Beethoven admiraba los ideales de la Revolución francesa encarnados en la figura de Napoleón, pero cuando éste se autocoronó emperador en mayo de 1804, supuestamente Beethoven se disgustó tanto que borró el nombre de “Bonaparte” de la página del título con tal fuerza que rompió su lápiz y dejó un agujero rasgado en el papel.
Al rechazar a Bonaparte, Beethoven proclamó que se quedaría en Austria y que aceptaría, aunque con desgana, el sistema de patrocinio vienes. El compositor tituló a su sinfonía simplemente "Heroica"

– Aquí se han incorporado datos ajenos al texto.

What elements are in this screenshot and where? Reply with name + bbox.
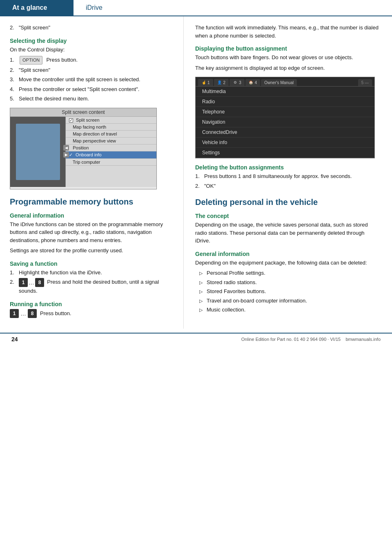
tab-2-label: 2 — [223, 80, 226, 85]
del-step-1-num: 1. — [195, 172, 204, 180]
ss-content-area: ◀ ▶ Split screen Map facing north Map di… — [10, 117, 156, 187]
btn-1-save: 1 — [19, 278, 28, 287]
item-number: 2. — [10, 24, 19, 32]
bullet-4-text: Travel and on-board comupter information… — [207, 297, 307, 305]
tab-3-label: 3 — [239, 80, 241, 85]
general-info-text: The iDrive functions can be stored on th… — [10, 220, 174, 245]
bullet-5: ▷ Music collection. — [195, 306, 381, 314]
displaying-text2: The key assignment is displayed at top e… — [195, 64, 381, 72]
tab-3-icon: ⚙ — [233, 80, 238, 85]
saving-step-2-content: 1 … 8 Press and hold the desired button,… — [19, 278, 174, 295]
del-step-1: 1. Press buttons 1 and 8 simultaneously … — [195, 172, 381, 180]
menu-vehicle-info: Vehicle info — [196, 138, 374, 148]
deleting-personal-title: Deleting personal in the vehicle — [195, 197, 381, 207]
ss-menu-map-north: Map facing north — [66, 124, 156, 131]
menu-telephone: Telephone — [196, 107, 374, 117]
ss-arrow-up: ◀ — [63, 145, 69, 151]
tab-1-label: 1 — [207, 80, 210, 85]
btn-dots: … — [29, 278, 34, 287]
bullet-arrow-3: ▷ — [199, 288, 207, 296]
del-step-2: 2. "OK" — [195, 182, 381, 190]
split-screen-label: "Split screen" — [19, 24, 174, 32]
ss-menu-position: Position — [66, 145, 156, 151]
menu-settings: Settings — [196, 148, 374, 158]
idrive-tab-5: 5 — — [358, 79, 372, 86]
step-2-num: 2. — [10, 66, 19, 74]
bullet-1: ▷ Personal Profile settings. — [195, 269, 381, 277]
step-4-num: 4. — [10, 85, 19, 93]
footer: 24 Online Edition for Part no. 01 40 2 9… — [0, 333, 392, 345]
step-1-content: OPTION Press button. — [19, 56, 174, 64]
btn-group-save: 1 … 8 — [19, 278, 44, 287]
tab-manual-label: Owner's Manual — [264, 80, 294, 85]
menu-radio: Radio — [196, 97, 374, 107]
saving-step-1-content: Highlight the function via the iDrive. — [19, 269, 174, 277]
ss-nav-arrows: ◀ ▶ — [63, 145, 69, 158]
displaying-title: Displaying the button assignment — [195, 45, 381, 52]
tab-4-label: 4 — [255, 80, 257, 85]
saving-step-1: 1. Highlight the function via the iDrive… — [10, 269, 174, 277]
right-column: The function will work immediately. This… — [184, 16, 392, 329]
idrive-tab-3: ⚙ 3 — [229, 79, 245, 86]
saving-step-2: 2. 1 … 8 Press and hold the desired butt… — [10, 278, 174, 295]
general-info2-sub: General information — [195, 251, 381, 257]
ss-menu-split: Split screen — [66, 117, 156, 124]
function-note: The function will work immediately. This… — [195, 24, 381, 40]
step-1: 1. OPTION Press button. — [10, 56, 174, 64]
ss-left-panel — [10, 117, 66, 187]
selecting-display-intro: On the Control Display: — [10, 46, 174, 54]
menu-connecteddrive: ConnectedDrive — [196, 127, 374, 138]
left-column: 2. "Split screen" Selecting the display … — [0, 16, 184, 329]
step-3: 3. Move the controller until the split s… — [10, 76, 174, 84]
idrive-tab-4: 🏠 4 — [245, 79, 261, 86]
step-2: 2. "Split screen" — [10, 66, 174, 74]
saving-step-2-num: 2. — [10, 278, 19, 295]
bullet-5-text: Music collection. — [207, 306, 245, 314]
idrive-menu: Multimedia Radio Telephone Navigation Co… — [196, 87, 374, 158]
idrive-tab-bar: ☝ 1 👤 2 ⚙ 3 🏠 4 Owner's Manual — [196, 77, 374, 87]
step-1-num: 1. — [10, 56, 19, 64]
ss-menu-map-persp: Map perspective view — [66, 138, 156, 145]
idrive-tab-1: ☝ 1 — [198, 79, 213, 86]
main-content: 2. "Split screen" Selecting the display … — [0, 16, 392, 329]
concept-text: Depending on the usage, the vehicle save… — [195, 221, 381, 245]
bullet-3: ▷ Stored Favorites buttons. — [195, 287, 381, 296]
header: At a glance iDrive — [0, 0, 392, 16]
bullet-2: ▷ Stored radio stations. — [195, 278, 381, 287]
general-info-sub: General information — [10, 212, 174, 219]
saving-sub: Saving a function — [10, 260, 174, 267]
step-3-content: Move the controller until the split scre… — [19, 76, 174, 84]
running-btn-group: 1 … 8 Press button. — [10, 309, 174, 318]
step-4: 4. Press the controller or select "Split… — [10, 85, 174, 93]
ss-checkmark-onboard: ✓ — [69, 152, 73, 157]
saving-step-1-num: 1. — [10, 269, 19, 277]
tab-idrive[interactable]: iDrive — [74, 0, 115, 16]
step-5-num: 5. — [10, 95, 19, 103]
step-5: 5. Select the desired menu item. — [10, 95, 174, 103]
del-step-1-content: Press buttons 1 and 8 simultaneously for… — [204, 172, 381, 180]
bullet-3-text: Stored Favorites buttons. — [207, 287, 266, 296]
footer-info: Online Edition for Part no. 01 40 2 964 … — [241, 337, 381, 342]
selecting-display-title: Selecting the display — [10, 38, 174, 44]
run-btn-1: 1 — [10, 309, 19, 318]
tab-at-a-glance[interactable]: At a glance — [0, 0, 74, 16]
displaying-text1: Touch buttons with bare fingers. Do not … — [195, 53, 381, 62]
bullet-1-text: Personal Profile settings. — [207, 269, 265, 277]
split-screen-item: 2. "Split screen" — [10, 24, 174, 32]
bullet-arrow-4: ▷ — [199, 298, 207, 305]
menu-navigation: Navigation — [196, 117, 374, 127]
tab-4-icon: 🏠 — [249, 80, 254, 85]
running-sub: Running a function — [10, 301, 174, 307]
ss-arrow-down: ▶ — [63, 152, 69, 158]
step-5-content: Select the desired menu item. — [19, 95, 174, 103]
bullet-4: ▷ Travel and on-board comupter informati… — [195, 297, 381, 305]
tab-2-icon: 👤 — [217, 80, 222, 85]
del-step-2-content: "OK" — [204, 182, 381, 190]
page-number: 24 — [11, 336, 18, 342]
btn-8-save: 8 — [35, 278, 44, 287]
step-2-content: "Split screen" — [19, 66, 174, 74]
bullet-arrow-5: ▷ — [199, 307, 207, 314]
idrive-tab-2: 👤 2 — [214, 79, 229, 86]
bullet-2-text: Stored radio stations. — [207, 278, 257, 287]
ss-menu-map-dir: Map direction of travel — [66, 131, 156, 138]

El verdadero héroe de la Heroica no fue Napoleón. La ambivalencia de Beethoven con respecto al líder francés se transformó en una declaración subjetiva sobre el heroísmo del nacimiento, la muerte y el renacimiento. Lo que realmente está enterrando Beethoven (con su Marcha Fúnebre) no es a Bonaparte ni siquiera a sus propias actitudes conflictivas hacia Napoleón, sino al estilo clásico de la música. Lo que nace es una música abiertamente emotiva de una fuerza y una inmediatez sin precedentes. El verdadero héroe de la Heroica es la música misma.
Beethoven tuvo una idea singular para su tercera Sinfonía, y en el proceso de encontrar la música adecuada para esa idea creó una obra expansiva, integrada y poderosa.
Después del nacimiento de la Heroica, ningún compositor posterior pudo ignorarla. El desarrollo de la música sinfónica del siglo XIX se puede rastrear hasta la Heroica más que a cualquier otra obra, y les llevó a los compositores más de un siglo agotar su trascendencia.